◆ What you need to do
Show all lines containing "Model" from the data below.

Page-level text extractions
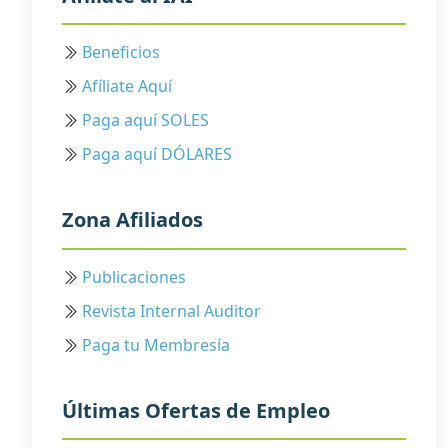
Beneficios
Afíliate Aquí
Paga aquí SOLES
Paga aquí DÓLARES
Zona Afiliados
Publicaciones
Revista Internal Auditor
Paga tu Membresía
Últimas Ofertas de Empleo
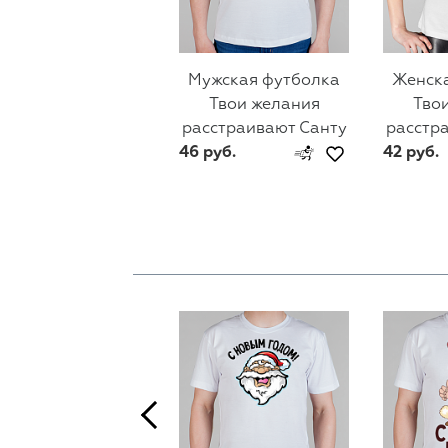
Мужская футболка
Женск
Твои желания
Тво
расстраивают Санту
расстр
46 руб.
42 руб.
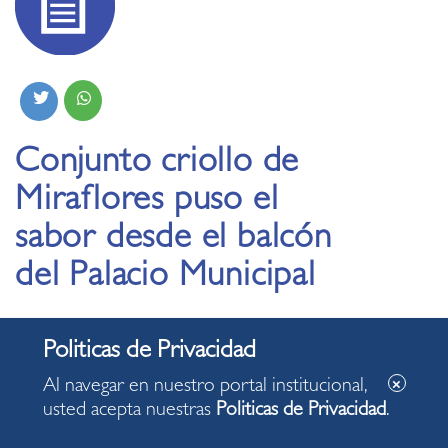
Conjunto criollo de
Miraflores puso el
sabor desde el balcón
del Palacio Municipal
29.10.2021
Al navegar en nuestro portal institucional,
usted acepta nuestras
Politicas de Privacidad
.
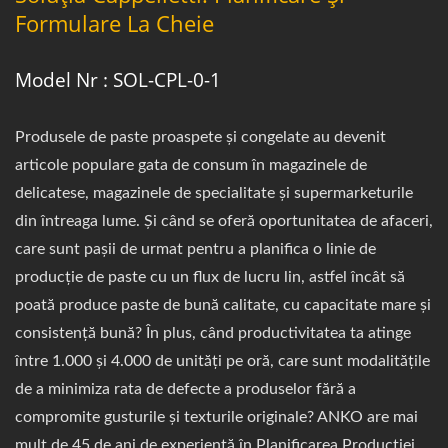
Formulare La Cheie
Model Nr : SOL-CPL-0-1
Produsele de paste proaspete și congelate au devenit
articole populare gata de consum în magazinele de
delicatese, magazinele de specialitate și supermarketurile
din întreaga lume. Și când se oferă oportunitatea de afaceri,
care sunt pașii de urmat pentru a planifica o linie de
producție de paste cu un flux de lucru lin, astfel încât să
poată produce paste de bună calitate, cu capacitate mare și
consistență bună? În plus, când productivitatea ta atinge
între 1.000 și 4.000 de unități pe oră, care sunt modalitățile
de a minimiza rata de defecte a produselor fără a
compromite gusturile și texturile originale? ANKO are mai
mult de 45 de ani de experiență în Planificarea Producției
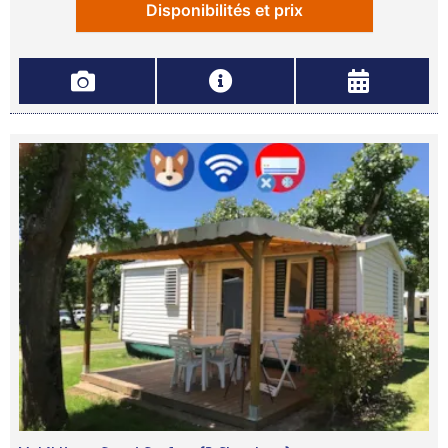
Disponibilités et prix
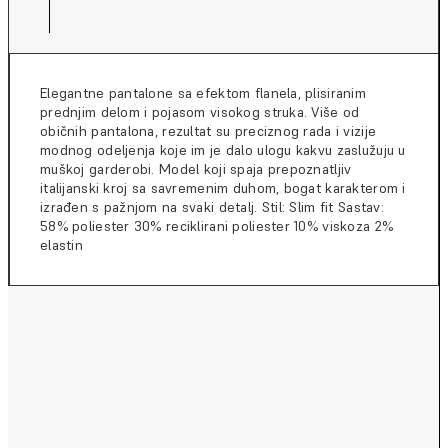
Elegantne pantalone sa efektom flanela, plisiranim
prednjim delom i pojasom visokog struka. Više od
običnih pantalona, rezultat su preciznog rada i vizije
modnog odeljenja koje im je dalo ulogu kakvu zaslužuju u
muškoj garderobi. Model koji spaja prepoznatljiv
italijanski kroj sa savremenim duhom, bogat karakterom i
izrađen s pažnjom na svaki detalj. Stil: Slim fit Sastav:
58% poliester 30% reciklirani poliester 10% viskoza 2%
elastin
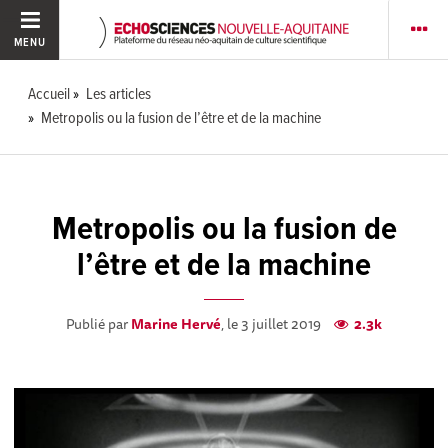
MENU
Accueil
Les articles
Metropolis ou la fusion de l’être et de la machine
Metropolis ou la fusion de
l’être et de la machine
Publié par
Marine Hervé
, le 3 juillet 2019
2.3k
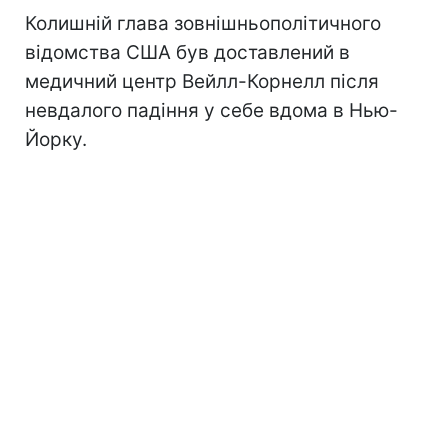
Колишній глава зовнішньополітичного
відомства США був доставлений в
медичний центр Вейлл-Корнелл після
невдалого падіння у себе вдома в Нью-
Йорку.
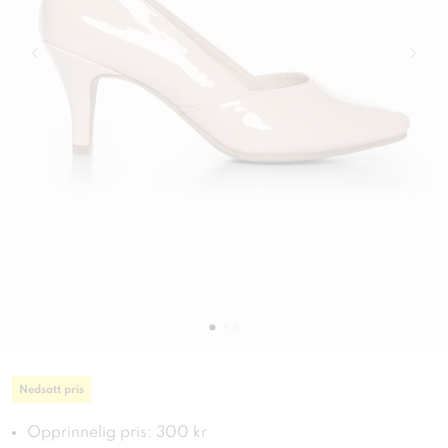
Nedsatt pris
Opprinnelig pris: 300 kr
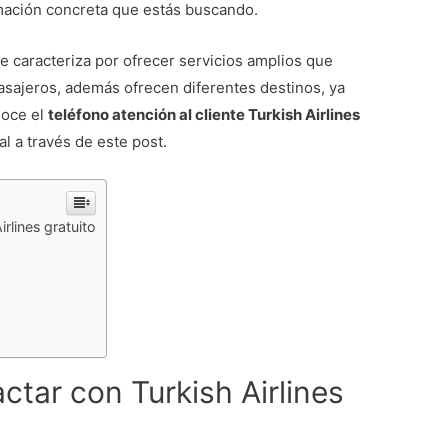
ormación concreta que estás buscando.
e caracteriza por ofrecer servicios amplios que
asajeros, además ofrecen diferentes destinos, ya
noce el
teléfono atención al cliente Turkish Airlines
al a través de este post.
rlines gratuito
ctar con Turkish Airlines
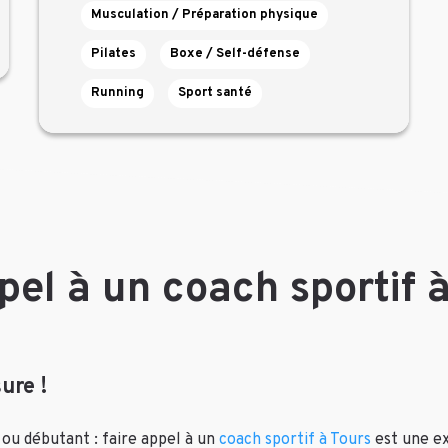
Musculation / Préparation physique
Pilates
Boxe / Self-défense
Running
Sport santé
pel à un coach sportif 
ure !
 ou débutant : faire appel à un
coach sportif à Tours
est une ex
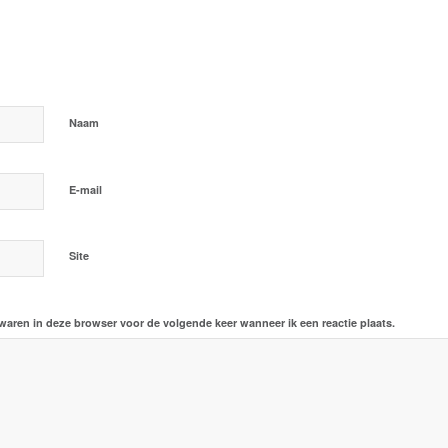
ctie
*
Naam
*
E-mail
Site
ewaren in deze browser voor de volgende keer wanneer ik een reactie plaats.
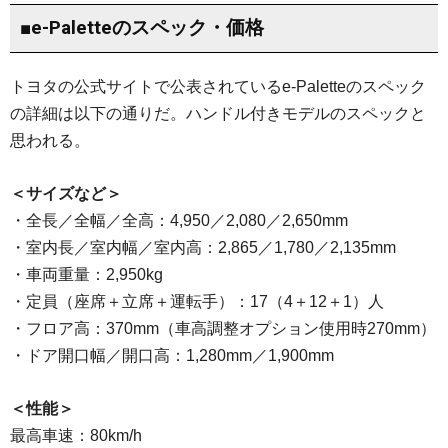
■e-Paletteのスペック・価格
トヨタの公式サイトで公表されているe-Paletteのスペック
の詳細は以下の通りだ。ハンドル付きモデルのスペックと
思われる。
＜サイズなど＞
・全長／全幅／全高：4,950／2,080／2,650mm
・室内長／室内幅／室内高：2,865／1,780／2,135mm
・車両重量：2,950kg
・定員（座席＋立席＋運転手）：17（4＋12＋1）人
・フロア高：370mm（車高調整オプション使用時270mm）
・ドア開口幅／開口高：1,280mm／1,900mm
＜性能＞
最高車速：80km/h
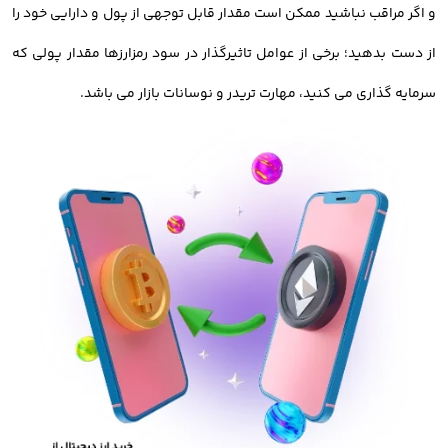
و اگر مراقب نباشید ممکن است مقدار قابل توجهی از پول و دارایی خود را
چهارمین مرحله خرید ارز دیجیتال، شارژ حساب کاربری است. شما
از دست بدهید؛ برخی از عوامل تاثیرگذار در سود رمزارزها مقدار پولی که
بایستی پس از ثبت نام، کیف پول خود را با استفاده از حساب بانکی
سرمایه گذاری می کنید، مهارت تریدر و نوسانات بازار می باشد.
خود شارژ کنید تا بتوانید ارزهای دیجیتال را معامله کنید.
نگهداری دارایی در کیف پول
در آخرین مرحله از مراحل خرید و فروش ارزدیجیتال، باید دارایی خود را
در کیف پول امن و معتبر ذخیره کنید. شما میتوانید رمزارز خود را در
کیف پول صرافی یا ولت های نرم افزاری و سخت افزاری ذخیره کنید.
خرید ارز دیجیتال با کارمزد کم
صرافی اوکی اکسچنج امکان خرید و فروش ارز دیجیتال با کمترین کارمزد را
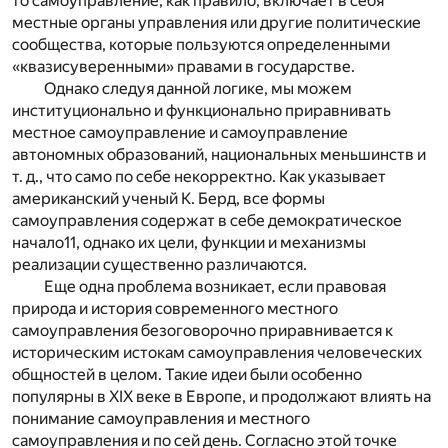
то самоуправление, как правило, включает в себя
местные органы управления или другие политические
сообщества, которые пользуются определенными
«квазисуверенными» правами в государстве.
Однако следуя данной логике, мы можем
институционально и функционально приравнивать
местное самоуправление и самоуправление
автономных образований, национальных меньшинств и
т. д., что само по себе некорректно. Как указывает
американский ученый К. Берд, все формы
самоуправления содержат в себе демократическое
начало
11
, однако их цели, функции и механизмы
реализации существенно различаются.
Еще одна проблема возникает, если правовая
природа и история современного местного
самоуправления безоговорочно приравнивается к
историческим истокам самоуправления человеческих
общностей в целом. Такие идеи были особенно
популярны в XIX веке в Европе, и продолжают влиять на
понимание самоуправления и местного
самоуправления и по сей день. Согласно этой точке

◆ Result
Model Nr : SOL-CPL-0-1
muškoj garderobi. Model koji spaja prepoznatljiv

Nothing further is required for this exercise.